- Born: March 26, 1954 (age 72) Stewartstown, Pennsylvania, U.S.
- Other name: Wendy Schultz
- Occupation: Actress
- Years active: 1981–1991
- Spouse: Dwight Schultz ​(m. 1983)​
- Children: 1

= Wendy Fulton =

American actress (born 1954)

Wendy Fulton (born March 26, 1954) is a former American actress, who is known for her roles on television during the 1980s.

==Career==
Fulton's television credits include guest appearances on Knight Rider, Jake and the Fatman, Diff'rent Strokes, The A-Team, V and Matlock. In 1982, she starred in the CBS soap opera miniseries Bare Essence alongside Linda Evans and Donna Mills. The show later was picked up as a regular series by NBC, but was canceled after a single season. The following year, she had her first and only movie role in the comedy film The First Time.

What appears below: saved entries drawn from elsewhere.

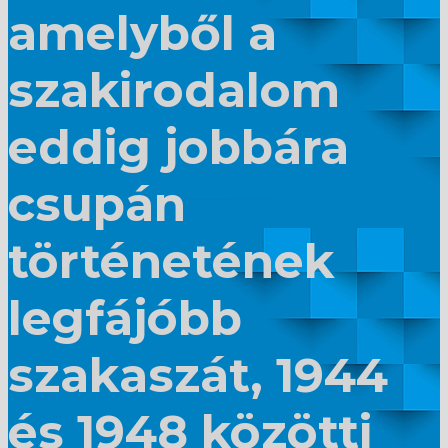
amelyből a
szakirodalom
eddig jobbára
csupán
történetének
legfájóbb
szakaszát, 1944
és 1948 közötti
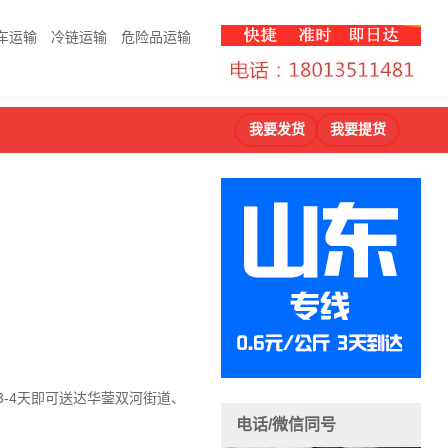
车运输
冷链运输
危险品运输
我要发货
我要提货
3-4天即可送达华蓥双河街道、
电话/微信同号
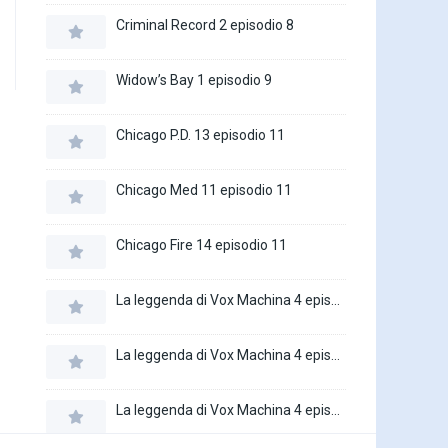
Criminal Record 2 episodio 8
Widow’s Bay 1 episodio 9
Chicago P.D. 13 episodio 11
Chicago Med 11 episodio 11
Chicago Fire 14 episodio 11
La leggenda di Vox Machina 4 episodio 6
La leggenda di Vox Machina 4 episodio 5
La leggenda di Vox Machina 4 episodio 4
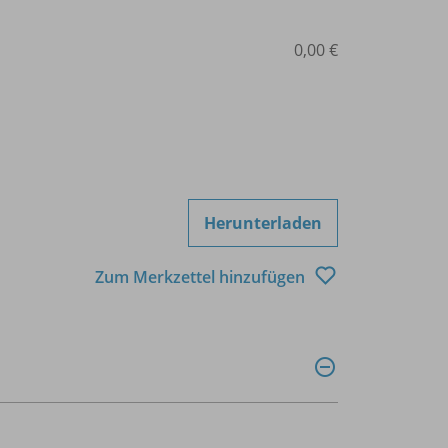
0,00 €
Herunterladen
Zum Merkzettel hinzufügen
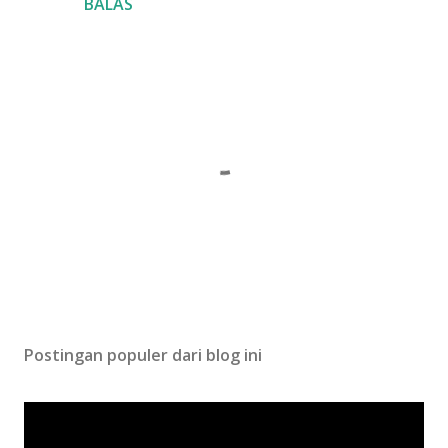
BALAS
P
o
s
Postingan populer dari blog ini
t
i
n
g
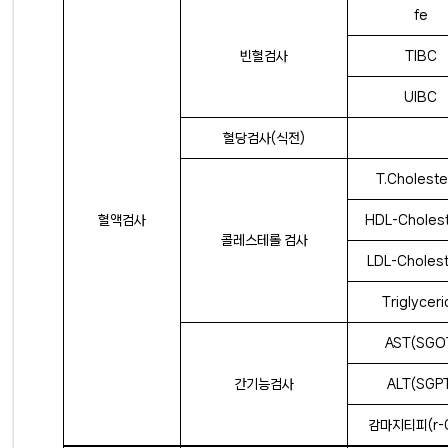
fe 
빈혈검사
TIBC 
UIBC 
혈당검사(식전)
T.Choleste
혈액검사
HDL-Cholest
콜레스테롤 검사
LDL-Cholest
Triglycer
AST(SGO
간기능검사
ALT(SGP
감마지티피(r-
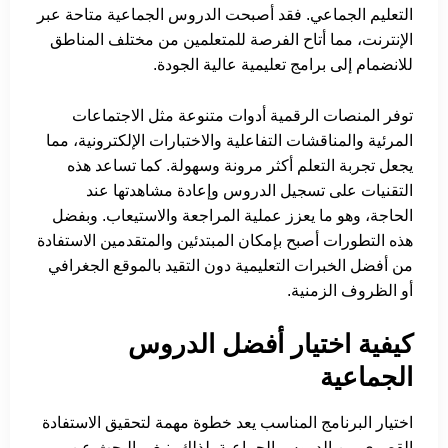
التعليم الجماعي. فقد أصبحت الدروس الجماعية متاحة عبر
الإنترنت، مما أتاح الفرصة للمتعلمين من مختلف المناطق
للانضمام إلى برامج تعليمية عالية الجودة.
توفر المنصات الرقمية أدوات متنوعة مثل الاجتماعات
المرئية والمناقشات التفاعلية والاختبارات الإلكترونية، مما
يجعل تجربة التعلم أكثر مرونة وسهولة. كما تساعد هذه
التقنيات على تسجيل الدروس وإعادة مشاهدتها عند
الحاجة، وهو ما يعزز عملية المراجعة والاستيعاب. وبفضل
هذه التطورات أصبح بإمكان المبتدئين والمتقدمين الاستفادة
من أفضل الخبرات التعليمية دون التقيد بالموقع الجغرافي
أو الظروف الزمنية.
كيفية اختيار أفضل الدروس
الجماعية
اختيار البرنامج المناسب يعد خطوة مهمة لتحقيق الاستفادة
القصوى من الدروس الجماعية. لذلك ينبغي البحث عن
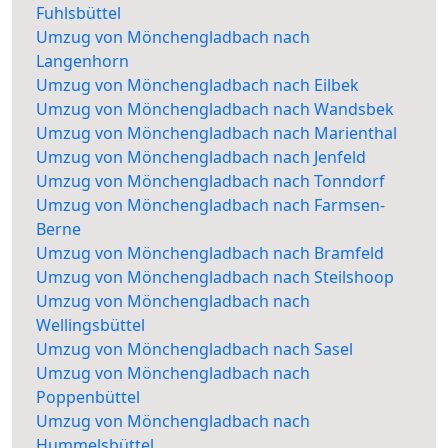
Fuhlsbüttel
Umzug von Mönchengladbach nach
Langenhorn
Umzug von Mönchengladbach nach Eilbek
Umzug von Mönchengladbach nach Wandsbek
Umzug von Mönchengladbach nach Marienthal
Umzug von Mönchengladbach nach Jenfeld
Umzug von Mönchengladbach nach Tonndorf
Umzug von Mönchengladbach nach Farmsen-
Berne
Umzug von Mönchengladbach nach Bramfeld
Umzug von Mönchengladbach nach Steilshoop
Umzug von Mönchengladbach nach
Wellingsbüttel
Umzug von Mönchengladbach nach Sasel
Umzug von Mönchengladbach nach
Poppenbüttel
Umzug von Mönchengladbach nach
Hummelsbüttel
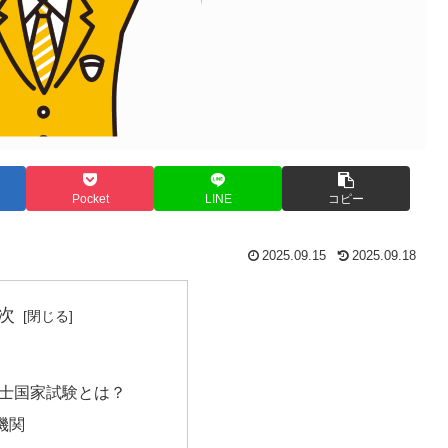
Pocket
LINE
コピー
2025.09.15
2025.09.18
次
祉士国家試験とは？
機関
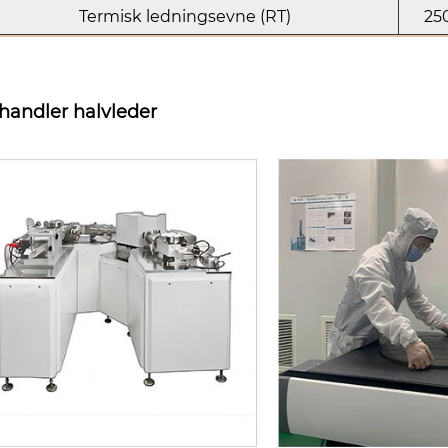
Termisk ledningsevne (RT)
25
handler halvleder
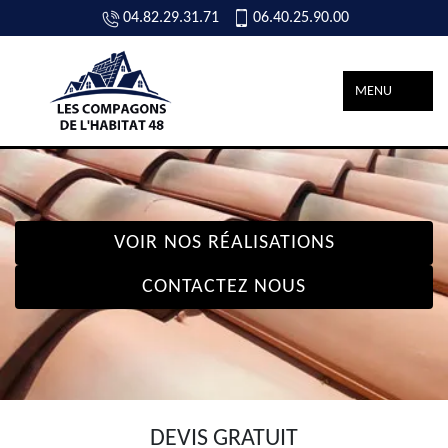
04.82.29.31.71
06.40.25.90.00
MENU
VOIR NOS RÉALISATIONS
CONTACTEZ NOUS
DEVIS GRATUIT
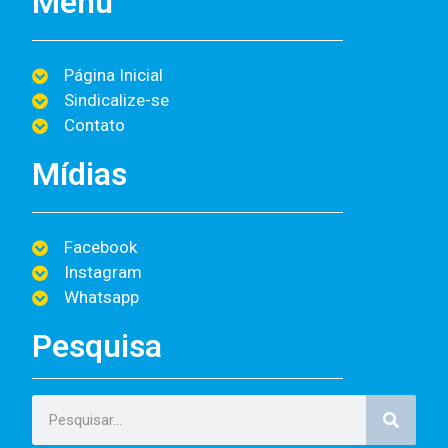
Menu
Página Inicial
Sindicalize-se
Contato
Mídias
Facebook
Instagram
Whatsapp
Pesquisa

In 1985, Fulton starred in the ABC miniseries North and South, Book 1. During 1986–87, she played Jean Hackney in the CBS prime time soap opera Knots Landing. Her last role was in 1991.

==Personal life==
Fulton was born and raised in Stewartstown, Pennsylvania and went to Kennard-Dale High School. Her father was a doctor with a practice in the community. She has been married to actor Dwight Schultz since 1983. They have a daughter named Ava (b. 1987), and currently live in Santa Clarita, California.